Useful btrfs commands

"filesystem df"

BTRFS use different data layout compared to file systems like ext{2,3,4}. Data and metadata are organized to pools and pools are allocated from raw device. There are several different pools and each one have it's own utilization. Therefore it is not easy to provide "numbers" for df command. If you ran out of space or you are unsure what is causing disk utilization then review output of following command:

# btrfs filesystem df /mnt/backup/

Data, single: total=79.01GiB, used=78.66GiB

System, DUP: total=8.00MiB, used=16.00KiB
System, single: total=4.00MiB, used=0.00B

Metadata, DUP: total=1.00GiB, used=440.55MiB
Metadata, single: total=8.00MiB, used=0.00B

GlobalReserve, single: total=160.00MiB, used=0.00B

Note1: I put empty lines to output in order to visually separate pools

Note2: Data -> user data, System -> stuff related to "super block", Metadata -> Metadata :o) , GlobalReserve -> FS reserve to prevent deadlock

how to identify space consumers

Files and blocks of files can be shared between volumes (and snapshots). Standard Linux tools don't understand underlying data layout so it is not easy to find space consumers using this tools. It is necessary to use btrfs native commands in order to get accurate numbers. Example of usage:

  • First step is to get ID of subvolumes:
# btrfs sub list /mnt/backup/
ID 257 gen 44 top level 5 path lukas
ID 337 gen 30 top level 5 path lukas_2016-09-11_1473624103
ID 345 gen 35 top level 5 path lukas_2016-09-11_1473624272
ID 349 gen 39 top level 5 path lukas_2016-09-11_1473624385
ID 350 gen 42 top level 5 path lukas_2016-09-11_1473624546
  • Second step is list of quota groups:
# btrfs qgroup show /mnt/backup/
qgroupid         rfer         excl 
--------         ----         ---- 
0/5          16.00KiB     16.00KiB 
0/257        78.41GiB     42.92MiB 
0/337        78.84GiB      7.37GiB 
0/345        78.42GiB     48.53MiB 
0/349        78.42GiB     46.27MiB 
0/350        78.43GiB     37.96MiB 

First number represent subvolume id (snapshot is also subvolume). Second one is size of it (in mean of all data accessible via subvolume). Third one show data exclusively stored in this group. This size can be recovered by removing subvolume / snapshot.

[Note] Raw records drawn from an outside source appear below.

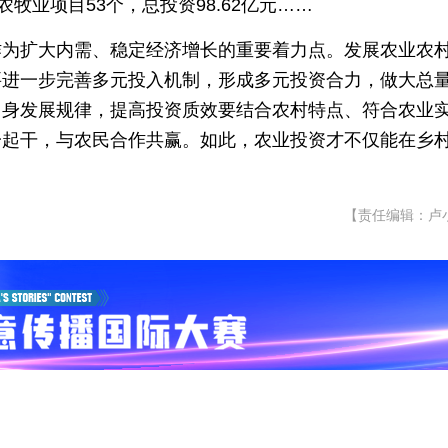
牧业项目53个，总投资98.62亿元……
作为扩大内需、稳定经济增长的重要着力点。发展农业农
要进一步完善多元投入机制，形成多元投资合力，做大总
自身发展规律，提高投资质效要结合农村特点、符合农业
起干，与农民合作共赢。如此，农业投资才不仅能在乡村
【责任编辑：卢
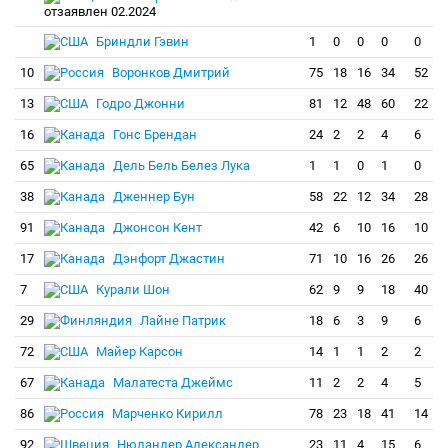
отзаявлен 02.2024
Бриндли Гэвин
1
0
0
0
0
10
Воронков Дмитрий
75
18
16
34
52
13
Годро Джонни
81
12
48
60
22
16
Гонс Брендан
24
2
2
4
6
65
Дель Бель Белез Лука
1
1
0
1
0
38
Дженнер Бун
58
22
12
34
28
91
Джонсон Кент
42
6
10
16
10
17
Дэнфорт Джастин
71
10
16
26
26
7
Курали Шон
62
9
9
18
40
29
Лайне Патрик
18
6
3
9
6
72
Майер Карсон
14
1
1
2
2
67
Малатеста Джеймс
11
2
2
4
5
86
Марченко Кирилл
78
23
18
41
14
92
Нюландер Александер
23
11
4
15
6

As a example -> By removing "0/337 " I can get back 7.37GiB of space.

Subvolume (snapshot) remove

Snapshots and subvolumes are removed in same way:

# btrfs sub delete /mnt/backup/lukas_2016-09-11_1473624103/
Delete subvolume (no-commit): '/mnt/backup/lukas_2016-09-11_1473624103'

It may take some time till BTRFS release all data used by snapshot or subvolume.

File system extend

I am using iSCSI LUN so I can extend it. Here is way how to extend also BTRFS on it:

# btrfs filesystem resize max /mnt/backup/
Resize '/mnt/backup/' of 'max'

This command will extend all attached devices in btrfs to reflect maximum HW size (for example after LUN resize).